The bowls, mugs and dishes she’s made fill a bookcase in her basement, which she hopes to eventually convert into a studio where she can teach art full time.
Coniff doesn’t subscribe to the theory that art belongs in a lofty realm far removed from everyday life.
Life, she said, is what art is all about.
“The mechanics of art anyone can do,” she said.
“But, the actual art comes from getting your inner self out onto the paper or into the medium that you’re using. … And that has to do with life.”
An artist is born
Art has been part of Coniff’s life for as long as she could remember.
“I’ve just always drawn,” she said. “My earliest memory was getting chastised in kindergarten for drawing instead of doing my work.”
She began teaching art as a 16-year-old high school student in Cleburne, Texas, about 30 miles south of Fort Worth.
“This was rural Texas in the ’70s,” she said. “Art wasn’t a big priority then. … And I’d already had everything in junior high (at another school district) that they had in the high school.
“So they kind of ran out of things to do with me,” she said.
She was allowed to teach art in the area grade school, which had no art classes until then.
Coniff continued to study art, first at Texas Tech University, then at the University of Kansas, and finally at Stephen F. Austin State University in Nacogdoches, Texas, where in 1993 she earned her bachelor’s of fine arts and a teaching certificate.

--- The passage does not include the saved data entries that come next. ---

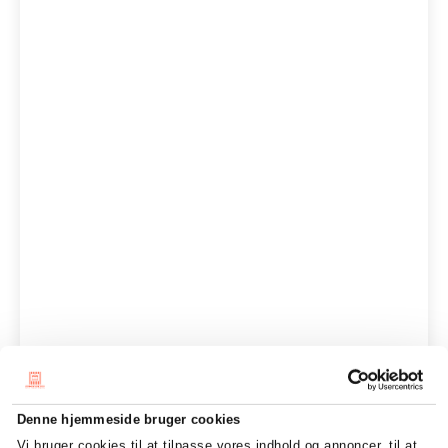
Denne hjemmeside bruger cookies
Vi bruger cookies til at tilpasse vores indhold og annoncer, til at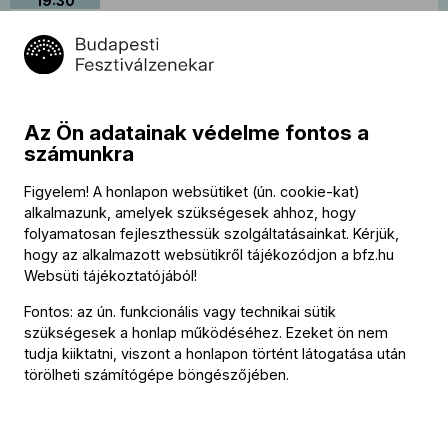
19:30
Az Ön adatainak védelme fontos a
számunkra
Figyelem! A honlapon websütiket (ún. cookie-kat)
alkalmazunk, amelyek szükségesek ahhoz, hogy
Turné: Prokofjev, Mendelssohn
2026.
folyamatosan fejleszthessük szolgáltatásainkat. Kérjük,
április
hogy az alkalmazott websütikről tájékozódjon a
bfz.hu
2
Nemzeti Koncertterem, Tajpej
Websüti tájékoztatójából
!
19:45
Fontos: az ún. funkcionális vagy technikai sütik
szükségesek a honlap működéséhez. Ezeket ön nem
tudja kiiktatni, viszont a honlapon történt látogatása után
törölheti számítógépe böngészőjében.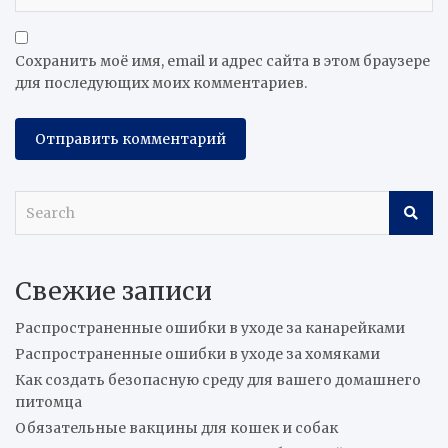
Сохранить моё имя, email и адрес сайта в этом браузере
для последующих моих комментариев.
S
e
a
r
Свежие записи
c
h
Распространенные ошибки в уходе за канарейками
Распространенные ошибки в уходе за хомяками
Как создать безопасную среду для вашего домашнего
питомца
Обязательные вакцины для кошек и собак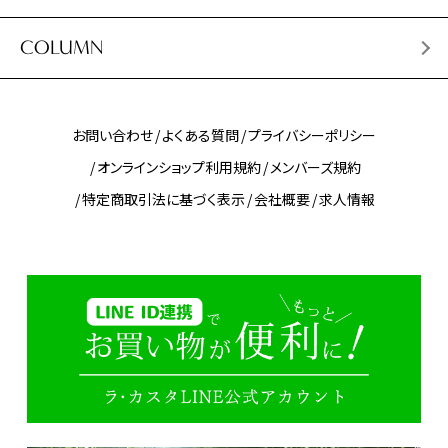
COLUMN
お問い合わせ
よくある質問
プライバシーポリシー
オンラインショップ利用規約
メンバーズ規約
特定商取引法に基づく表示
会社概要
求人情報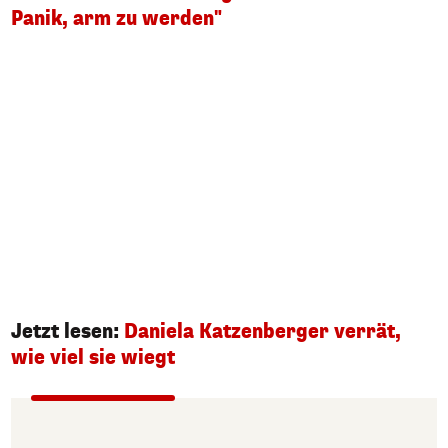
Panik, arm zu werden"
Jetzt lesen:
Daniela Katzenberger verrät,
wie viel sie wiegt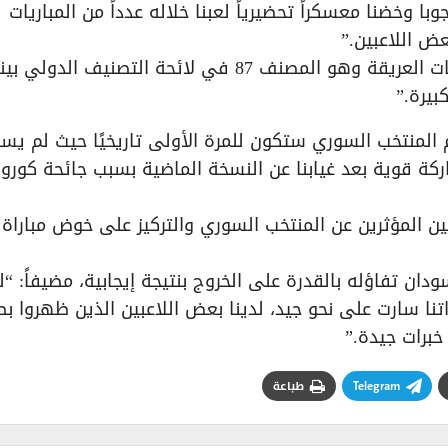
ا وخضنا معسكراً تحضيرياً لعبنا خلاله عدداً من المباريات
ض اللاعبين.”
​وأضاف جيمس: “المنتخب السوري يعد من المنتخبات العريقة وهو المصنف 87 في لائحة التصنيف الدولي
 المنتخب السوري ستكون للمرة الأولى تاريخيًا حيث لم يس
كة قوية بعد غيابنا عن النسخة الماضية بسبب جائحة كورونا
ن المؤثرين عن المنتخب السوري والتركيز على خوض مباراة
ان تفاؤله بالقدرة على الخروج بنتيجة إيجابية، مضيفاً: “ل
ا سارت على نحو جيد، لدينا بعض اللاعبين الذين ظهروا ب
خبرات جيدة.”
Telegram
طباعة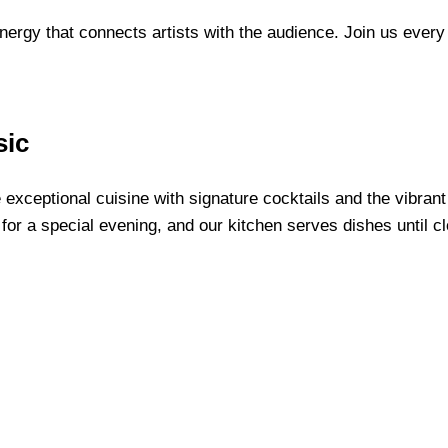
ergy that connects artists with the audience. Join us every
sic
exceptional cuisine with signature cocktails and the vibrant
 for a special evening, and our kitchen serves dishes until c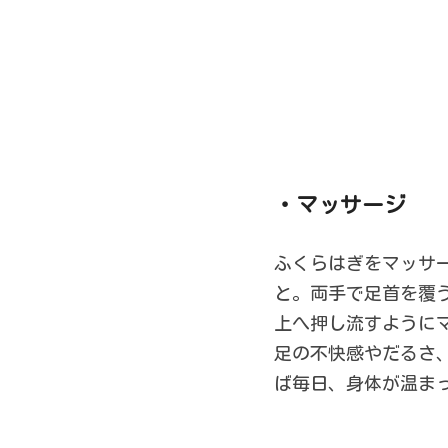
・マッサージ
ふくらはぎをマッサ
と。両手で足首を覆
上へ押し流すように
足の不快感やだるさ
ば毎日、身体が温ま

She also majored in biology, and her ability to switch gears between science and art was cultivated through her experience as a “lefty,” she said.
“If you’re a left-handed person, you have to grow up ambidextrous,” she said, adding that this also helped shape her mind.

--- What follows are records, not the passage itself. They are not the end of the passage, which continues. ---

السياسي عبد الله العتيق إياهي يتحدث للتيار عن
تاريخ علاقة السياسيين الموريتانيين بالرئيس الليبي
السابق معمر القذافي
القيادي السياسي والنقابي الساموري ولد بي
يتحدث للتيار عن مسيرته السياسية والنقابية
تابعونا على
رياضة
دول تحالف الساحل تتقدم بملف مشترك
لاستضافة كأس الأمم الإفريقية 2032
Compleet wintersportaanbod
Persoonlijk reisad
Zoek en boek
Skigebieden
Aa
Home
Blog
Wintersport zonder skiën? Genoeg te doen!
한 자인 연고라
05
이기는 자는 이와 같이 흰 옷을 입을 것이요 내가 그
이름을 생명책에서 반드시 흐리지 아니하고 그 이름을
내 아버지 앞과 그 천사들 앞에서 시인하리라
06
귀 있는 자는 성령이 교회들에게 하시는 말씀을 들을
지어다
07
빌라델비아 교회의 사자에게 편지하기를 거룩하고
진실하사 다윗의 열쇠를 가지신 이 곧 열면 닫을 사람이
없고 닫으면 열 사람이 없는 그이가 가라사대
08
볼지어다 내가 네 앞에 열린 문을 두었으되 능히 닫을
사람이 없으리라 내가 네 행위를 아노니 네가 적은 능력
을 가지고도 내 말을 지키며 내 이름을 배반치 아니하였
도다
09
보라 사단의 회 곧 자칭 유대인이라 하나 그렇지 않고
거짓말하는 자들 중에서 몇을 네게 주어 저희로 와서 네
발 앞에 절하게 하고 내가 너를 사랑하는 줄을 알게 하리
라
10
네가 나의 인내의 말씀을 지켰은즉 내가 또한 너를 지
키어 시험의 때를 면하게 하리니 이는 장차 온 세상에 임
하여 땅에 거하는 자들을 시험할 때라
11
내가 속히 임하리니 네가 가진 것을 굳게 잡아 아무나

“I can really feel myself switching between the analytical brain and the creative brain,” she said.
Ultimately, having a foot in both the airy realms of art and the grounded nature of science impacted her other great love: education.
When she began teaching in public schools, she used art to help students grasp other subjects like math or literature, “and that way it brought those things out of that one classroom into the rest of the world,” she said.
Those who can, teach
Her teaching career eventually led her to a short stint at Craig Middle School from 1999 to 2000.

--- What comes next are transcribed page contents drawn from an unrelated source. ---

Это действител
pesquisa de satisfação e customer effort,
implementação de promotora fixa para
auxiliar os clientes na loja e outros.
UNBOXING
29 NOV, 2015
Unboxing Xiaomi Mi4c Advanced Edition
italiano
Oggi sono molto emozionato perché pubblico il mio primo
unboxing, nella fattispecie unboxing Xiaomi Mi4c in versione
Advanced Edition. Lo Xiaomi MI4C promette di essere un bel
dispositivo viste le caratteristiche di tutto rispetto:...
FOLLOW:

There, while she was teaching physical science in place of a teacher who had fallen ill, she met fellow educator David Morris, who currently teaches language arts and drama to seventh- and eighth-graders.
“One day I mentioned, ‘You know I’ve always wanted to play with clay,’” he said. “And she said, ‘Why don’t you come and take a class with me?’”
But Morris kept putting it off. Finally, after about three years, Coniff gave him an ultimatum.
“I said, ‘You know, put up or shut up,’” she said, laughing.
Morris took her up on the offer and under her tutelage, he learned how to craft bowls, then mugs, then clay figurines. Coniff eventually helped him learn how to market and sell his creations, he said.
He credits her for giving him the nudge he needed to achieve a longtime goal.
“She pushed me — she pushed me pretty hard,” he said. “She really talked me into trying something I maybe never would have tried.”
Like art, teaching is intrinsic in Coniff’s life, with roots reaching back to her childhood.
As a girl, her family moved frequently, and “I was always the new kid,” she said.
She learned that if she could amass knowledge she could share with others, and acceptance usually followed, she said.
“I guess that was my defense mechanism as a child,” she said.
Coniff continued to lead an almost nomadic lifestyle, moving 34 times through her life, but that period of her life ended when she moved to Craig nearly 14 years ago.
“Of all the places I’ve moved and the different countries I’ve been in, I like Craig, Colorado, better than any place I’ve ever been,” she said.
Coniff’s life is now firmly rooted in Craig, and she has no plans on leaving anytime soon, she said.
It’s home not only for herself but also for her husband, Marty Coniff, and her daughter, Holly, 15, a Moffat County High School freshman.
Coniff has other family scattered across the country — her son, Jordan, 27, who’s serving in the U.S. Army at Fort Campbell, Ken., her daughter Miranda, 31, of Houston, and her granddaughter, Sarah, 13.
Art remains the other constant in Coniff’s life — personal, expressive, unpredictable and, in her eyes, fulfilling.